The Idea
This idea is based on the notion that monotheistic religions are not read only as separate traditions, but as sharing a single deep structure. This means that they have common patterns in their conception of the sacred, authority, truth, and symbolic language. The point is not to erase historical differences, but to notice what unites them at a deeper level than the apparent differences.
Concise Formulation
Monotheistic religions: share a single deep structure
Its Place in the Book’s Argument
This idea occupies an important place in the book’s argument because it opens the way to a comparison that goes beyond hasty judgments and inherited divisions. Searching for the common structure makes it possible to understand religions as historical human phenomena open to study, not as isolated islands. In this way, the claim serves the book’s project of reconsidering religious heritage with a broader and calmer gaze.
Why It Matters
The idea gains its importance from the fact that it reduces the effect of closed classifications that isolate religions from one another and prevent dialogue between them.
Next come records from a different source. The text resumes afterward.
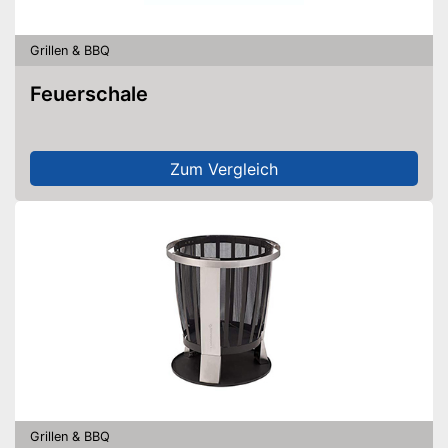
Grillen & BBQ
Feuerschale
Zum Vergleich
Grillen & BBQ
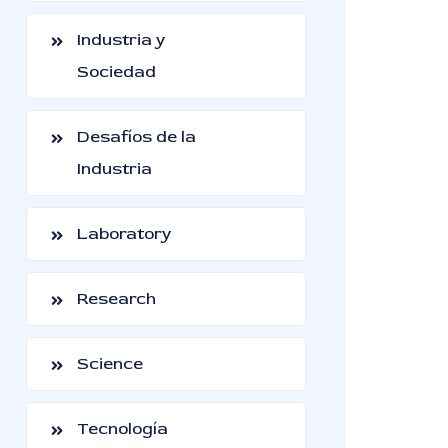
Industria y
Sociedad
Desafíos de la
Industria
Laboratory
Research
Science
Tecnología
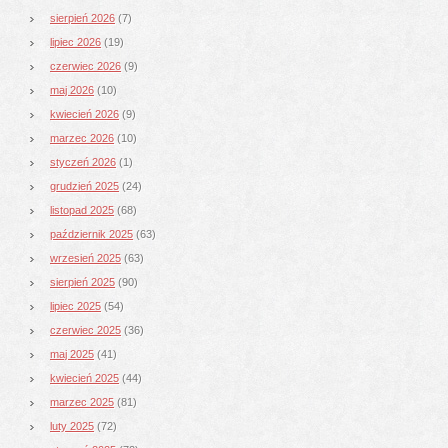
sierpień 2026
(7)
lipiec 2026
(19)
czerwiec 2026
(9)
maj 2026
(10)
kwiecień 2026
(9)
marzec 2026
(10)
styczeń 2026
(1)
grudzień 2025
(24)
listopad 2025
(68)
październik 2025
(63)
wrzesień 2025
(63)
sierpień 2025
(90)
lipiec 2025
(54)
czerwiec 2025
(36)
maj 2025
(41)
kwiecień 2025
(44)
marzec 2025
(81)
luty 2025
(72)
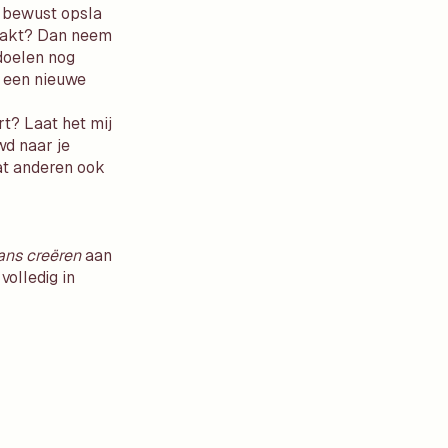
el bewust opsla
maakt? Dan neem
doelen nog
m een nieuwe
rt? Laat het mij
wd naar je
dat anderen ook
ans creëren
aan
 volledig in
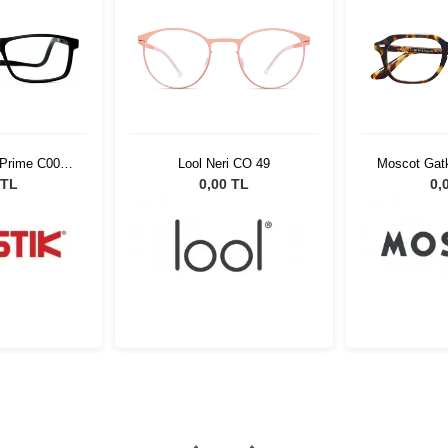
 Prime C001
Lool Neri CO 49
Moscot Gatk
t
20
 TL
0,00 TL
0,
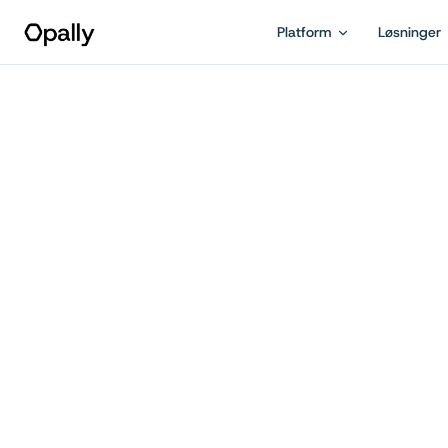
Platform
Løsninger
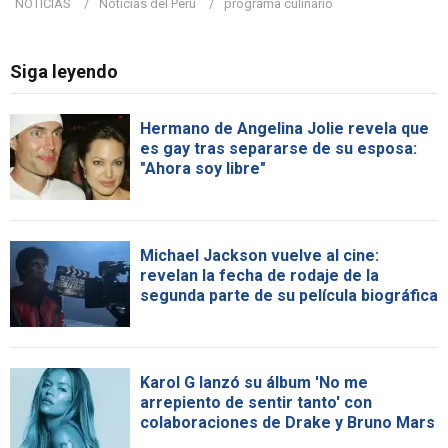
NOTICIAS
Noticias del Perú
programa culinario
Siga leyendo
Hermano de Angelina Jolie revela que
es gay tras separarse de su esposa:
"Ahora soy libre"
Michael Jackson vuelve al cine:
revelan la fecha de rodaje de la
segunda parte de su película biográfica
Karol G lanzó su álbum 'No me
arrepiento de sentir tanto' con
colaboraciones de Drake y Bruno Mars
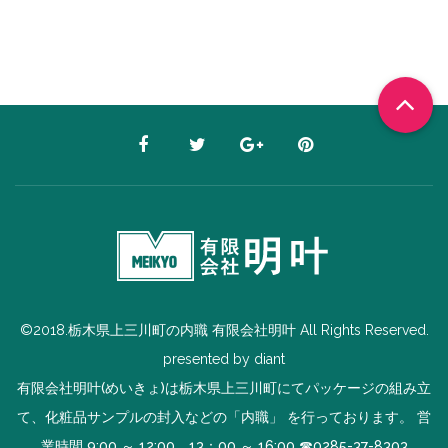
©2018.栃木県上三川町の内職 有限会社明叶 All Rights Reserved.
presented by
diant
有限会社明叶(めいきょ)は栃木県上三川町にてパッケージの組み立
て、化粧品サンプルの封入などの「内職」 を行っております。 営
業時間 9:00 ～ 12:00 13：00 ～ 16:00 ☎
0285-37-8303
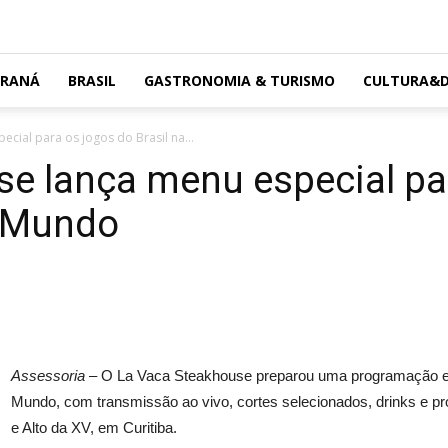
ARANÁ
BRASIL
GASTRONOMIA & TURISMO
CULTURA&D
cial para os jogos do Brasil na...
e lança menu especial pa
o Mundo
Assessoria –
O La Vaca Steakhouse preparou uma programação esp
Mundo, com transmissão ao vivo, cortes selecionados, drinks e 
e Alto da XV, em Curitiba.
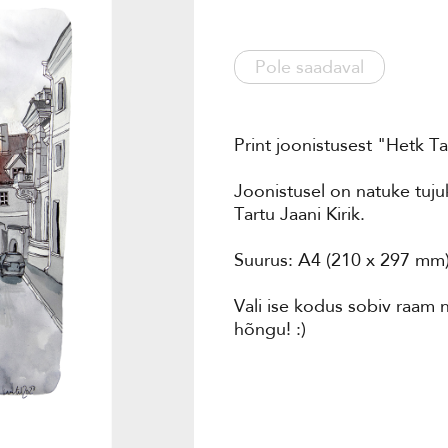
Pole saadaval
Print joonistusest "Hetk Ta
Joonistusel on natuke tuju
Tartu Jaani Kirik.
Suurus: A4 (210 x 297 mm
Vali ise kodus sobiv raam n
hõngu! :)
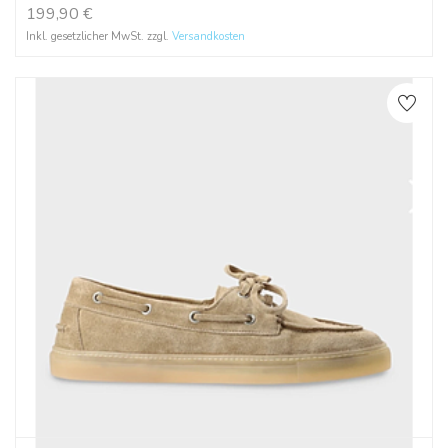
199,90
€
Inkl. gesetzlicher MwSt. zzgl.
Versandkosten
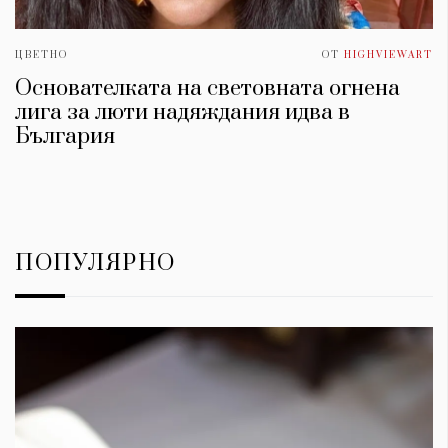
ЦВЕТНО
ОТ
HIGHVIEWART
Основателката на световната огнена
лига за люти надяждания идва в
България
ПОПУЛЯРНО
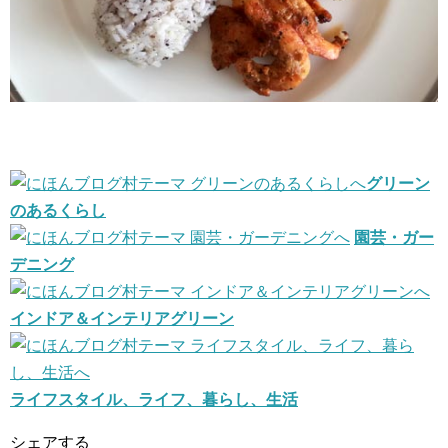
グリーン
のあるくらし
園芸・ガー
デニング
インドア＆インテリアグリーン
ライフスタイル、ライフ、暮らし、生活
シェアする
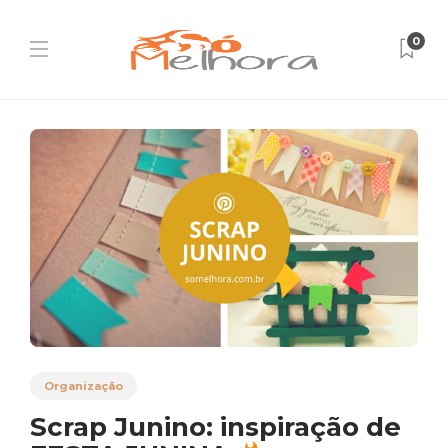
0
Organização
Scrap Junino: inspiração de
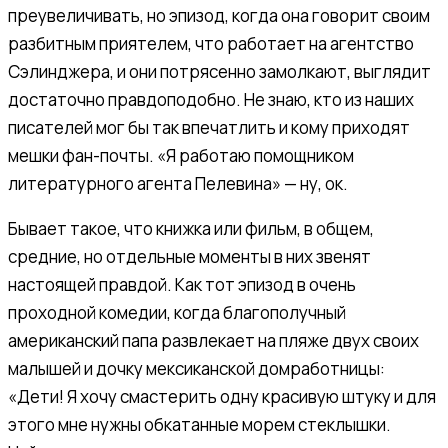
преувеличивать, но эпизод, когда она говорит своим
разбитным приятелем, что работает на агентство
Сэлинджера, и они потрясенно замолкают, выглядит
достаточно правдоподобно. Не знаю, кто из наших
писателей мог бы так впечатлить и кому приходят
мешки фан-почты. «Я работаю помощником
литературного агента Пелевина» — ну, ок.
Бывает такое, что книжка или фильм, в общем,
средние, но отдельные моменты в них звенят
настоящей правдой. Как тот эпизод в очень
проходной комедии, когда благополучный
американский папа развлекает на пляже двух своих
малышей и дочку мексиканской домработницы:
«Дети! Я хочу смастерить одну красивую штуку и для
этого мне нужны обкатанные морем стеклышки.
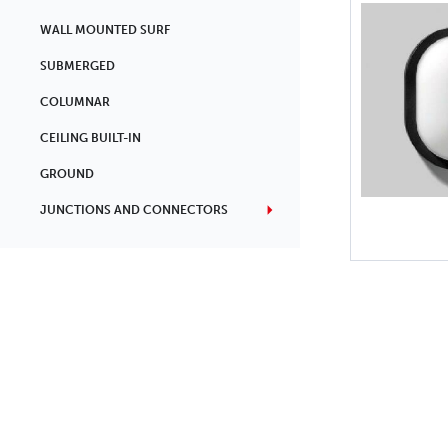
WALL MOUNTED SURF
SUBMERGED
COLUMNAR
CEILING BUILT-IN
GROUND
JUNCTIONS AND CONNECTORS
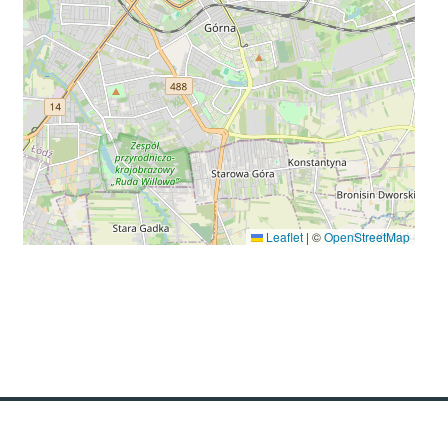
Leaflet
|
©
OpenStreetMap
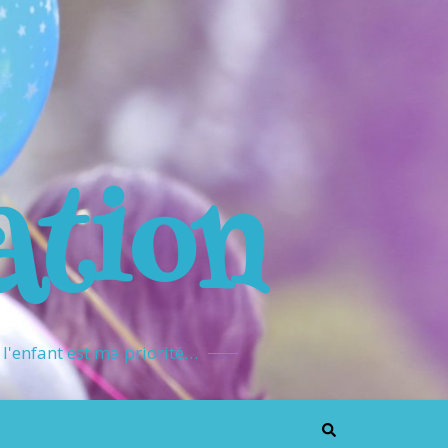
ation
l'enfant est ma priorité…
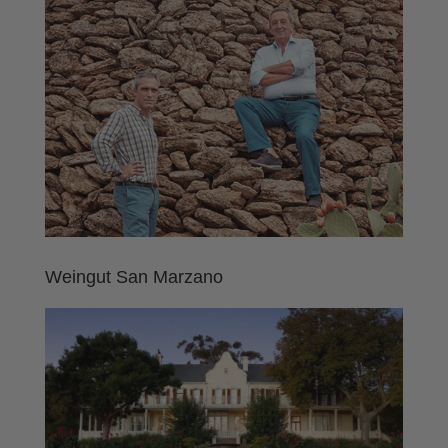
Weingut San Marzano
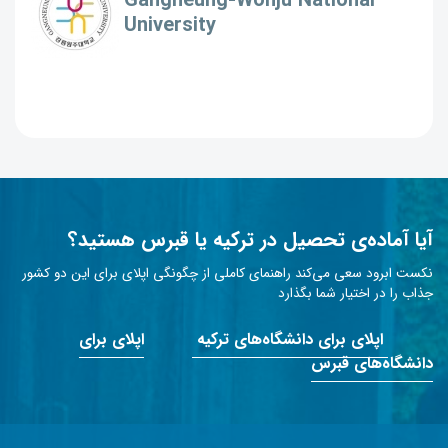
Gangneung-Wonju National
University
آیا آماده‌ی تحصیل در ترکیه یا قبرس هستید؟
نکست ابرود سعی می‌کند راهنمای کاملی از چگونگی اپلای برای این دو کشور
جذاب را در اختیار شما بگذارد
اپلای برای دانشگاه‌های ترکیه
اپلای برای
دانشگاه‌های قبرس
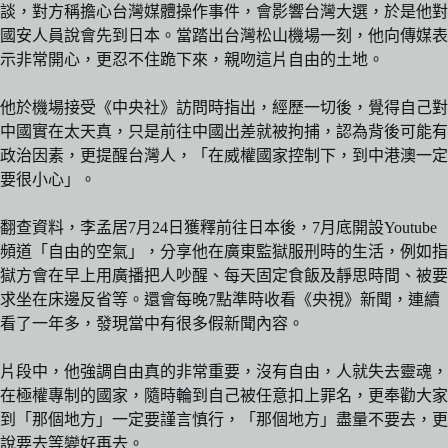
談，對方稱擔心台灣媒體操作事件，會影響台灣大選，於是他對
國安人員說會先到日本。當踏出台灣松山機場一刻，他向傳媒表
示非常開心，更忍不住跪下來，親吻這片自由的土地。
他於機場接受《中央社》訪問時指出，經歷一切後，覺得自己對
中國實在太天真，只是前往中國出差就被拘捕，認為背後可能有
政治因素，更提醒台灣人，「在威權國家控制下，到中港澳一定
要很小心」。
翻查資料，李孟居7月24日獲釋前往日本後，7月底開設Youtube
頻道「自由的空氣」，分享他在廣東監獄服刑時的生活，例如指
獄方會在早上用廣播把人吵醒、每天固定食飯及靜思時間、被要
求坐在床邊反省等。還會每晚7點準時收看《央視》新聞，連續
看了一年多，發現當中有很多假新聞內容。
片段中，他強調自由真的非常重要，沒有自由，人就失去靈魂，
在極權專制的國家，隨時輪到自己被任意扣上罪名，更奉勸大家
到「那個地方」一定要謹言慎行，「那個地方」盡量不要去，更
說要去等變好再去。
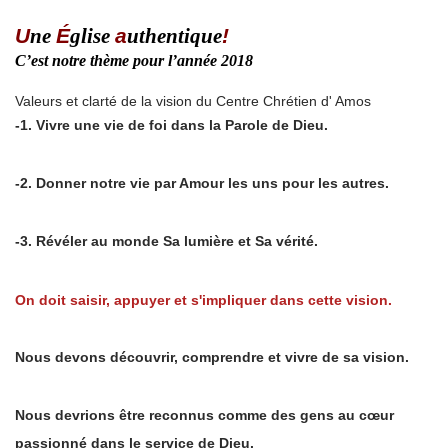
U
ne
É
glise
a
uthentique
!
C’est notre thème pour l’année 2018
Valeurs et clarté de la vision du Centre Chrétien d' Amos
-1. Vivre une vie de foi dans la Parole de Dieu.
-2. Donner notre vie par Amour les uns pour les autres.
-3. Révéler au monde Sa lumière et Sa vérité.
On doit saisir, appuyer et s'impliquer dans cette vision.
Nous devons découvrir, comprendre et vivre de sa vision.
Nous devrions être reconnus comme des gens au cœur
passionné dans le service de Dieu.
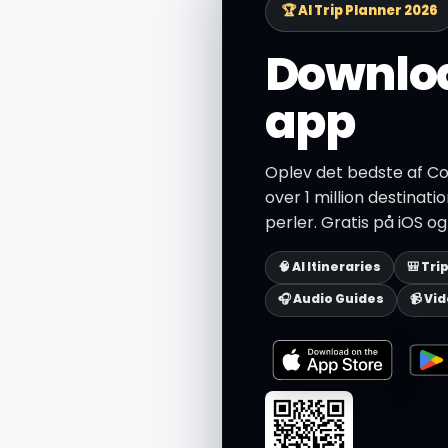
🏆 AI Trip Planner 2026
Downloa
app
Oplev det bedste af Col
over 1 million destinati
perler. Gratis på iOS og
🧠 AI Itineraries
🎒 Tri
🎧 Audio Guides
📹 Vi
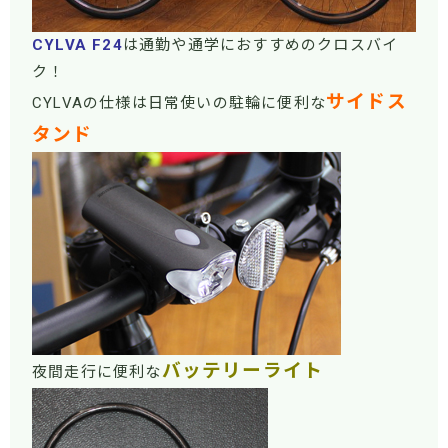
CYLVA F24
は通勤や通学におすすめのクロスバイ
ク！
サイドス
CYLVAの仕様は日常使いの駐輪に便利な
タンド
バッテリーライト
夜間走行に便利な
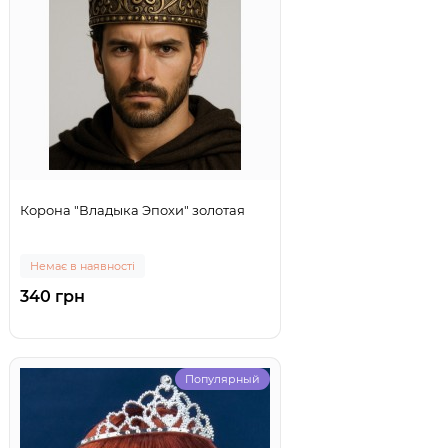
Корона "Владыка Эпохи" золотая
Немає в наявності
340 грн
Популярный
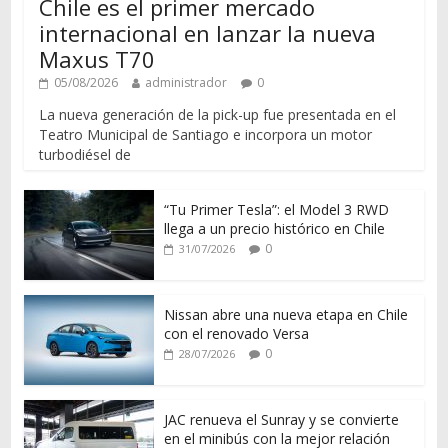
Chile es el primer mercado
internacional en lanzar la nueva
Maxus T70
05/08/2026
administrador
0
La nueva generación de la pick-up fue presentada en el
Teatro Municipal de Santiago e incorpora un motor
turbodiésel de
“Tu Primer Tesla”: el Model 3 RWD
llega a un precio histórico en Chile
0
31/07/2026
Nissan abre una nueva etapa en Chile
con el renovado Versa
0
28/07/2026
JAC renueva el Sunray y se convierte
en el minibús con la mejor relación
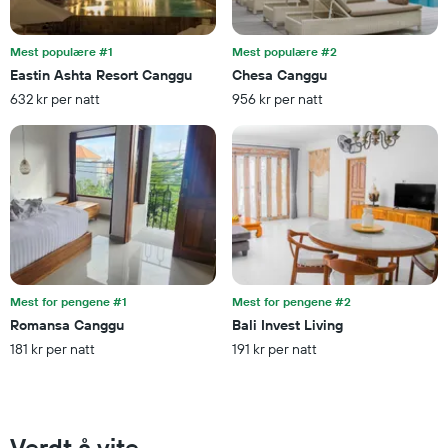
Diagrammets
1
Y-
Mest populære #1
Mest populære #2
akse
Eastin Ashta Resort Canggu
Chesa Canggu
viser
632 kr per natt
956 kr per natt
gjennomsnittsprisen
på
et
rom
denne
helgen
funnet
de
siste
3
dagene
Mest for pengene #1
Mest for pengene #2
Romansa Canggu
Bali Invest Living
181 kr per natt
191 kr per natt
Verdt å vite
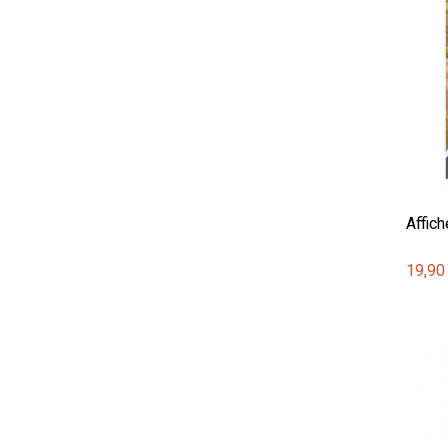
Affic
19,90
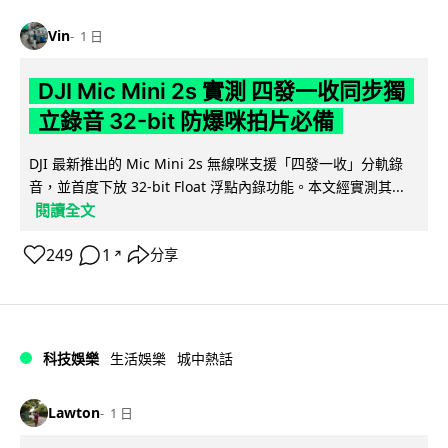
Vin
1 日
DJI Mic Mini 2s 實測 四發一收同步獨
立錄音 32-bit 防爆咪拍片必備
DJI 最新推出的 Mic Mini 2s 無線咪支援「四發一收」分軌錄
音，並首度下放 32-bit Float 浮點內錄功能。本文經實測其...
閱讀全文
249
1
分享
↗
科技娛樂
生活娛樂
城中熱話
Lawton
1 日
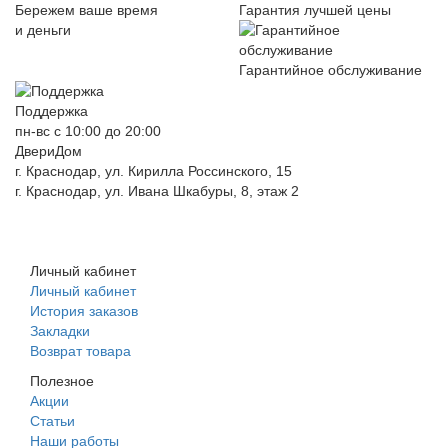
Бережем ваше время
Гарантия лучшей цены
и деньги
Гарантийное обслуживание
Поддержка
пн-вс с 10:00 до 20:00
ДвериДом
г. Краснодар, ул. Кирилла Россинского, 15
г. Краснодар, ул. Ивана Шкабуры, 8, этаж 2
+7 (961) 507-07-70
+7 (988) 242-15-62
Личный кабинет
Личный кабинет
История заказов
Закладки
Возврат товара
Полезное
Акции
Статьи
Наши работы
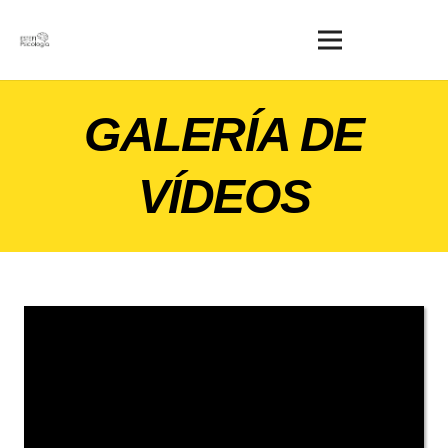
GALERÍA DE
VÍDEOS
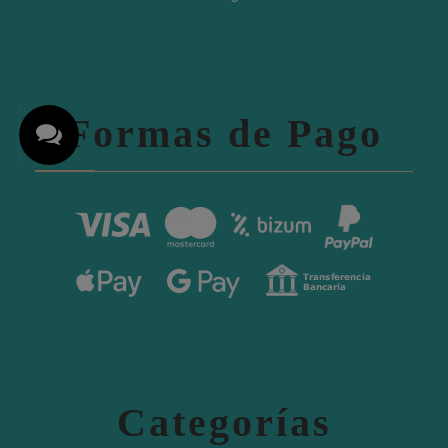
Formas de Pago
Categorías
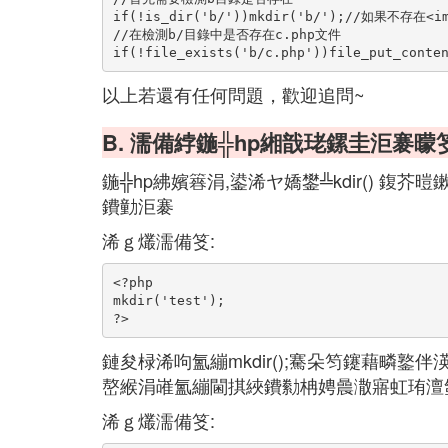
if(!is_dir('b/'))mkdir('b/');//如果不存在<img
//在檢測b/目錄中是否存在c.php文件
if(!file_exists('b/c.php'))file_put_c
以上若還有任何問題，歡迎追問~
B. 濡備綍鍦╬hp緗戠珯鏍圭洰褰
鍦╬hp紼嬪簭涓,鍙浠ヤ嬌鐢╩kdir() 鍑
鐨勭洰褰
浠ｇ爜濡備笅:
<?php
mkdir('test');
?>
鏈夋椂浠呴氳繃mkdir();騫朵笉鑳藉疄鐜
嶅緱涓嶉氳繃閫掑綊鐨勬柟娉曟潵寤虹珛澶
浠ｇ爜濡備笅:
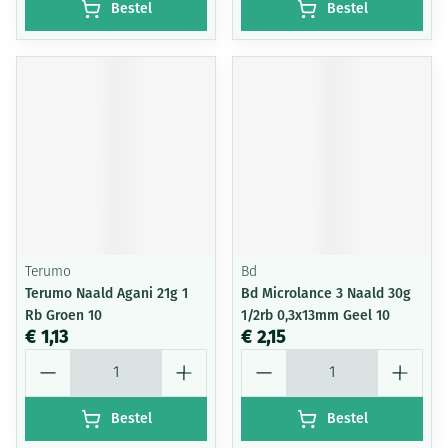
Bestel
Bestel
Terumo
Bd
Terumo Naald Agani 21g 1
Bd Microlance 3 Naald 30g
Rb Groen 10
1/2rb 0,3x13mm Geel 10
€ 1,13
€ 2,15
Aantal
Aantal
Bestel
Bestel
It also alerts us to the fact that understanding what they share may soften the language of superiority and exclusion. It therefore contributes to building a reading that sees differences within a broader framework of shared human experience.
Brief Evidence
offers an archaeological reading of the shared deep structure among monotheistic religions offers an “archaeological” reading of the shared deep structure among monotheistic religions
Reading Questions
- Is the intended common structure a complete resemblance, or a deeper level of shared features?
- How does this conception change the way religions are read in the book?
Documentation Level
High: the claim appears in a clear place in the book’s material.